--- Material supplied Enclosed Below ---

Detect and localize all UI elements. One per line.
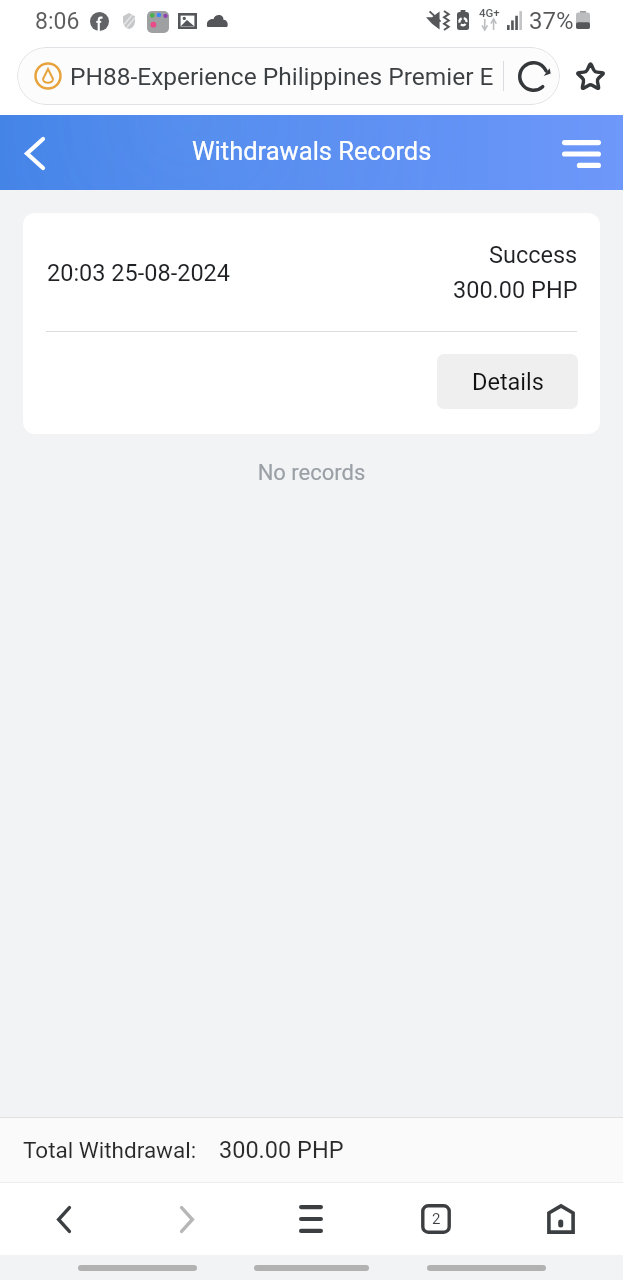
button[interactable]: Bookmark [567,53,613,99]
staticText: Withdrawals Records [192,136,432,166]
staticText: 37% [529,7,574,35]
button[interactable]: Tabs [408,1191,464,1247]
staticText: PH88-Experience Philippines Premier E [70,62,494,91]
staticText: Success [489,241,578,269]
staticText: 20:03 25-08-2024 [47,259,230,287]
button[interactable]: Browser menu [283,1191,339,1247]
staticText: 300.00 PHP [219,1136,344,1164]
staticText: Details [472,368,544,396]
staticText: No records [0,460,623,486]
button[interactable]: Reload [510,53,556,99]
staticText: Total Withdrawal: [23,1137,197,1163]
staticText: 2 [432,1210,441,1228]
staticText: 300.00 PHP [453,276,578,304]
staticText: 4G+ [479,6,500,19]
staticText: 8:06 [35,8,80,35]
button[interactable]: Back [4,122,66,184]
button[interactable]: Menu [550,123,612,185]
button[interactable]: Home [533,1191,589,1247]
button[interactable]: Details [437,354,578,409]
button[interactable]: Address bar [17,47,560,105]
button[interactable]: Forward [159,1191,215,1247]
button[interactable]: Back [36,1191,92,1247]
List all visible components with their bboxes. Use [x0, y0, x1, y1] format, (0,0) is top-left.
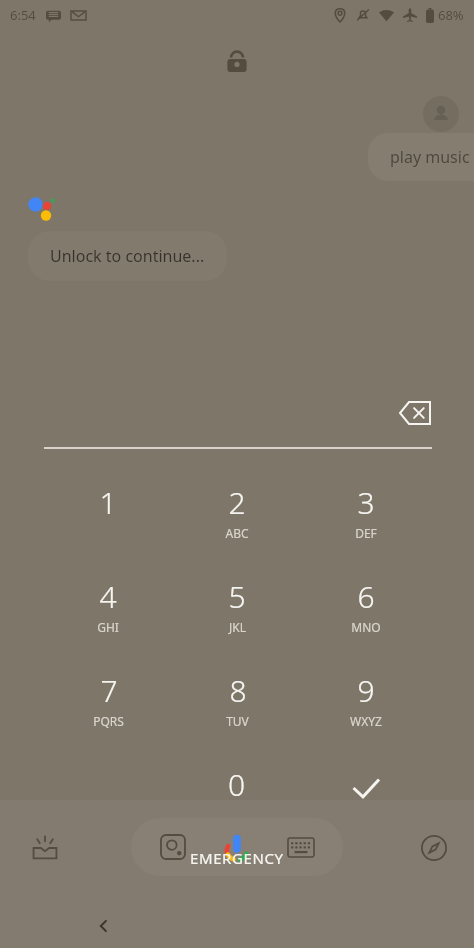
button[interactable]: 1	[56, 482, 160, 568]
staticText: 6	[357, 576, 375, 617]
button[interactable]: 7	[56, 670, 160, 756]
staticText: PQRS	[93, 713, 124, 729]
staticText: ABC	[225, 525, 249, 541]
staticText: WXYZ	[350, 713, 382, 729]
staticText: 2	[228, 482, 246, 523]
button[interactable]: Account	[423, 96, 459, 132]
button[interactable]: Voice search	[215, 825, 259, 869]
staticText: 1	[99, 482, 117, 523]
button[interactable]: EMERGENCY	[190, 848, 284, 868]
staticText: 3	[357, 482, 375, 523]
staticText: 9	[357, 670, 375, 711]
button[interactable]: Lens	[153, 827, 193, 867]
staticText: MNO	[351, 619, 381, 635]
button[interactable]: 0	[185, 764, 289, 830]
staticText: 68%	[438, 6, 464, 24]
button[interactable]: 9	[314, 670, 418, 756]
button[interactable]: 5	[185, 576, 289, 662]
staticText: play music	[390, 146, 470, 168]
staticText: 6:54	[10, 6, 36, 24]
button[interactable]: Backspace	[396, 394, 434, 432]
staticText: TUV	[226, 713, 249, 729]
button[interactable]: Explore	[414, 828, 454, 868]
button[interactable]: 4	[56, 576, 160, 662]
staticText: GHI	[97, 619, 119, 635]
staticText: 8	[229, 670, 247, 711]
staticText: DEF	[355, 525, 377, 541]
button[interactable]: Snapshot	[25, 828, 65, 868]
button[interactable]: Enter	[328, 766, 404, 822]
staticText: JKL	[229, 619, 246, 635]
button[interactable]: play music	[368, 133, 474, 181]
button[interactable]: Keyboard	[281, 827, 321, 867]
button[interactable]: 6	[314, 576, 418, 662]
staticText: 7	[100, 670, 118, 711]
button[interactable]: 8	[185, 670, 289, 756]
staticText: 4	[99, 576, 117, 617]
button[interactable]: 3	[314, 482, 418, 568]
staticText: 5	[228, 576, 246, 617]
button[interactable]: 2	[185, 482, 289, 568]
staticText: Unlock to continue...	[50, 245, 205, 267]
button[interactable]: Back	[84, 906, 124, 946]
staticText: 0	[228, 764, 246, 805]
button[interactable]: Unlock to continue...	[28, 231, 227, 281]
button[interactable]: Lens	[131, 818, 343, 876]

--- End of Enclosed Material supplied ---

Task prompt:
Spot every line in the entries that includes the word "Lens", and copy each one out.

Task response:
button[interactable]: Lens	[153, 827, 193, 867]
button[interactable]: Lens	[131, 818, 343, 876]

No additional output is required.